Laws and Regulations: Food
Tolerance Limits for Pesticide Residues
The responsibility for ensuring that pesticide residues in foods are not present above the limits is shared by three major government agencies.1'1 The Environment Protection Agency (EPA) determines the safety of pesticide products and sets tolerance levels for pesticides. The Food and Drug Administration (FDA) enforces the tolerances in all foods except meat and poultry products. The U.S. Department of Agriculture’s Food Safety and Inspection Service (FSIS) regulates commercially processed egg, meat, and poultry products including combination products (e.g., stew, pizza).
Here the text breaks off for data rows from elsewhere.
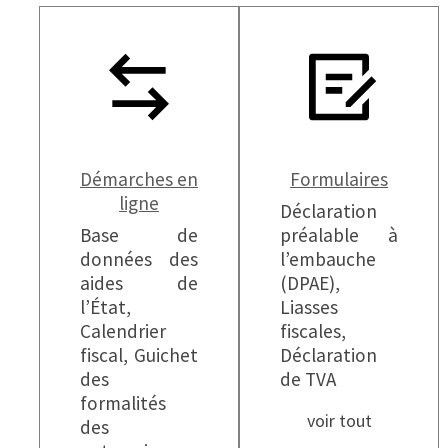
Démarches en
Formulaires
ligne
Déclaration
Base de
préalable à
données des
l’embauche
aides de
(DPAE),
l’État,
Liasses
Calendrier
fiscales,
fiscal, Guichet
Déclaration
des
de TVA
formalités
voir tout
des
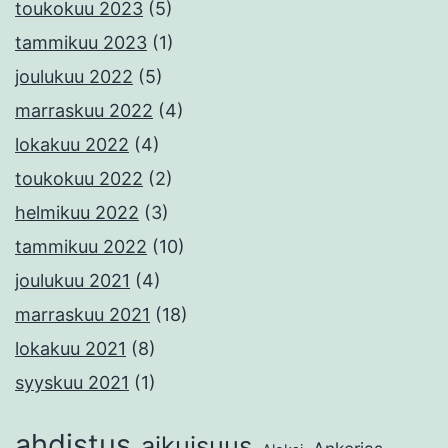
toukokuu 2023
(5)
tammikuu 2023
(1)
joulukuu 2022
(5)
marraskuu 2022
(4)
lokakuu 2022
(4)
toukokuu 2022
(2)
helmikuu 2022
(3)
tammikuu 2022
(10)
joulukuu 2021
(4)
marraskuu 2021
(18)
lokakuu 2021
(8)
syyskuu 2021
(1)
ahdistus
aikuisuus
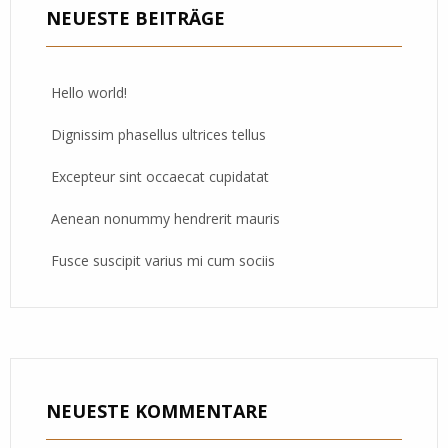
NEUESTE BEITRÄGE
Hello world!
Dignissim phasellus ultrices tellus
Excepteur sint occaecat cupidatat
Aenean nonummy hendrerit mauris
Fusce suscipit varius mi cum sociis
NEUESTE KOMMENTARE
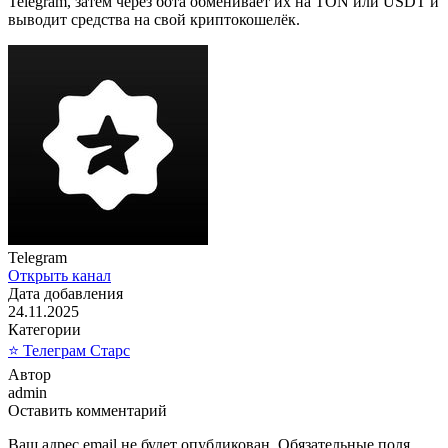
Telegram, затем через бота обменивает их на TON или USDT и
выводит средства на свой криптокошелёк.
Telegram
Открыть канал
Дата добавления
24.11.2025
Категории
⭐ Телеграм Старс
Автор
admin
Оставить комментарий
Ваш адрес email не будет опубликован.
Обязательные поля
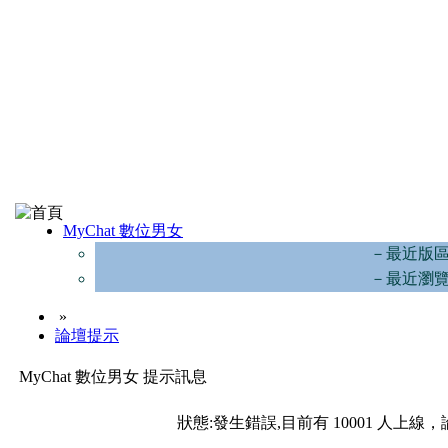
MyChat 數位男女
－最近版
－最近瀏
»
論壇提示
MyChat 數位男女 提示訊息
狀態:發生錯誤,目前有 10001 人上線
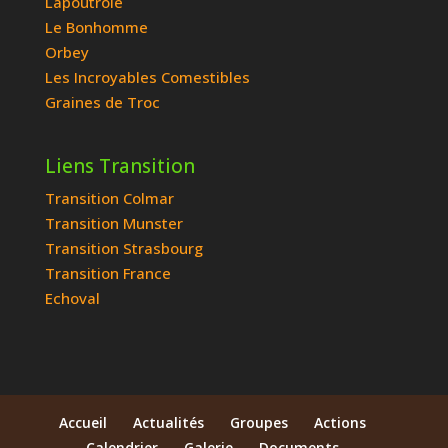
Lapoutroie
Le Bonhomme
Orbey
Les Incroyables Comestibles
Graines de Troc
Liens Transition
Transition Colmar
Transition Munster
Transition Strasbourg
Transition France
Echoval
Accueil
Actualités
Groupes
Actions
Calendrier
Galerie
Documents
In addition, any products containing 2% or more poultry or poultry products, or 3% or more red meat or red meat products are also under jurisdiction of the FSIS. The pesticides of concern usually include insecticides, fungicides, herbicides, and other agricultural chemicals. Table 1 illustrates examples of tolerance levels for pesticide residues in several food categories.12,3! These tolerance levels are extremely low, usually below parts per million, but do not represent permissible levels of contamination where it is avoidable. In addition, blending of a food (or feed) containing a substance in excess of an action level or tolerance with another food (or feed) is not permitted, and the final product from blending is unlawful, regardless of the level of the contaminant.
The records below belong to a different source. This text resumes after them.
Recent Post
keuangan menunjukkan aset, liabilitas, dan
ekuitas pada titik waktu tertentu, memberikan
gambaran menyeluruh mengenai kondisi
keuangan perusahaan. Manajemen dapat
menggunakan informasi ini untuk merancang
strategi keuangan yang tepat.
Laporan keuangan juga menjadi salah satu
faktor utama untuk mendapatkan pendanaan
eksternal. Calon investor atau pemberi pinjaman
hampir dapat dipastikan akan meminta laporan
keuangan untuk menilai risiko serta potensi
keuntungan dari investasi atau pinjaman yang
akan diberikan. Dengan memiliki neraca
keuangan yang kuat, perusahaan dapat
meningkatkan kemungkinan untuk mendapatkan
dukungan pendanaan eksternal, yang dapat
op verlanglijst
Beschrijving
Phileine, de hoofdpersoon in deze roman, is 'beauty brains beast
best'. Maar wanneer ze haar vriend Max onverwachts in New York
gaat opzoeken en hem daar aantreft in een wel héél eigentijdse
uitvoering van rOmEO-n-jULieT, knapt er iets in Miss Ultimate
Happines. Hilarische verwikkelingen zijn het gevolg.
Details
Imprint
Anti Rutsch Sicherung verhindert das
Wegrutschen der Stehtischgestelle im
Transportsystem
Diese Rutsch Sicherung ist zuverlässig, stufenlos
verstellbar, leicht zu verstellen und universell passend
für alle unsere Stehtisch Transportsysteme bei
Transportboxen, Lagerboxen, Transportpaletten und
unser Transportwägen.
Regulatory Inspection and Enforcement
The FDA monitors the levels of pesticide residues in processed foods. For imported products, the FDA checks a sample of the food at entry into the United States and can stop shipments at the entry. If illegal residues are found in domestic samples, FDA can take regulatory actions, such as seizure or injunction.
The U.S. Department of Agriculture also monitors pesticide residues in food.141 The Department was charged in 1991 with implementing a program to collect data on pesticide residues on various food commodities. The program has become a critical component of the Food Quality Protection Act of 1996 and currently is known as the Pesticide Data Program. The data on pesticides in selected commodities are used by the EPA to support its dietary risk assessment process and pesticide registration and by the FDA to refine sampling for enforcement of tolerances.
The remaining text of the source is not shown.